Fux destacou ponto a ponto as principais queixas apresentadas pelas defesas no processo sobre a trama golpista e apresentou suas posições divergentes a Moraes de forma enfática.
"Não compete ao Supremo Tribunal Federal realizar um juízo político do que é bom ou ruim, conveniente ou inconveniente, apropriado ou inapropriado. Ao revés, compete a este tribunal afirmar o que é constitucional ou inconstitucional, legal ou ilegal", afirmou.
Fux disse que a análise do processo "exige objetividade, rigor técnico e minimalismo interpretativo, a fim de não se confundir o papel do julgador com o do agente político".
Em sua introdução ao voto, Fux fez citações para defender a ampla defesa, as garantias constitucionais e a distância que a corte constitucional deve ter de questões políticas. Disse também que o tribunal não pode ser movido por clamor popular e defendeu a independência do juiz criminal.
"É exatamente imbuído dessas considerações filosóficas que me guiam nas mais de quatro décadas de judicatura que passo a analisar as provas, começando pelas preliminares, como um juiz de primeira instância", disse.
Logo nos primeiros minutos de sua fala, o ministro indicou uma posição mais rígida com a acusação.
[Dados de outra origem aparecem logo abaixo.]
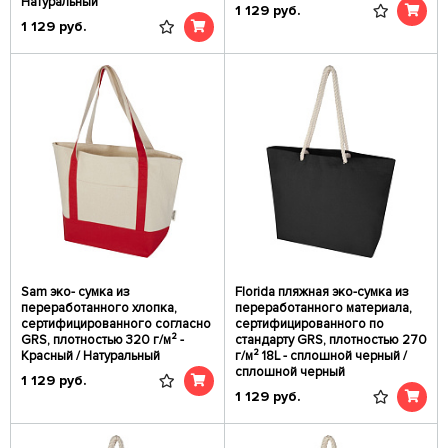
Натуральный
1 129
руб.
1 129
руб.
Sam эко- сумка из
Florida пляжная эко-сумка из
переработанного хлопка,
переработанного материала,
сертифицированного согласно
сертифицированного по
GRS, плотностью 320 г/м² -
стандарту GRS, плотностью 270
Красный / Натуральный
г/м² 18L - сплошной черный /
сплошной черный
1 129
руб.
1 129
руб.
Ele disse que o juiz precisa ter certeza para condenar os réus e "humildades para absolver quando houver dúvida".
"Os fatos para serem considerados crimes devem encaixar-se na letra da lei penal como uma luva se encaixa na mão", completou Fux.
A declaração foi dada durante voto do ministro no quarto dia de julgamento de Bolsonaro e outros sete réus pela trama golpista de 2022.
O Supremo está a um voto de ter maioria para condenar o ex-presidente Jair Bolsonaro (PL) sob a acusação de liderar uma tentativa de golpe de Estado e outros sete réus denunciados pela formação de um núcleo central de uma trama para permanecer no poder após a derrota nas eleições de 2022.
Os ministros Moraes e Flávio Dino votaram na terça-feira (9) para condenar os oito réus em julgamento por todos os crimes pelos quais são acusados: abolição do Estado democrático de Direito, tentativa de golpe de Estado, associação criminosa, dano qualificado contra o patrimônio da União e deterioração de patrimônio tombado.
Dino apontou que pode aplicar penas mais leves aos ex-ministros Augusto Heleno e Paulo Sérgio Nogueira e ao ex-diretor da Abin (Agência Brasileira de Inteligência) Alexandre Ramagem, por entender que houve menor participação dos três.
Ao longo da tramitação do caso no STF, Fux foi um ponto fora da curva com relação à unidade dos ministros da Primeira Turma em torno da condução de Alexandre de Moraes.
Na terça, ele anunciou que divergiria de Moraes em menos de cinco minutos de sessão, em consonância com o que já tem feito nos últimos meses. No recebimento da denúncia, o ministro também foi o único a ser contra a condução do julgamento pelo STF e também pela Primeira Turma, defendendo que o caso fosse à primeira instância.
Em plenário, Fux também já afirmou ser contra a ideia de punir a tentativa de golpe como um crime consumado. Para ele, é preciso diferenciar os atos preparatórios da execução do crime. "Tenho absoluta certeza que, se fosse em tempos pretéritos, jamais se caracterizaria a tentativa como crime consumado. Não tenho a menor dúvida disso", disse o ministro em março.
Se Fux votar pela condenação dos réus por algum dos crimes, estará formada maioria entre os cinco ministros da turma. Cármen Lúcia será a próxima ministra a se manifestar. Depois dela, restará o ministro Cristiano Zanin.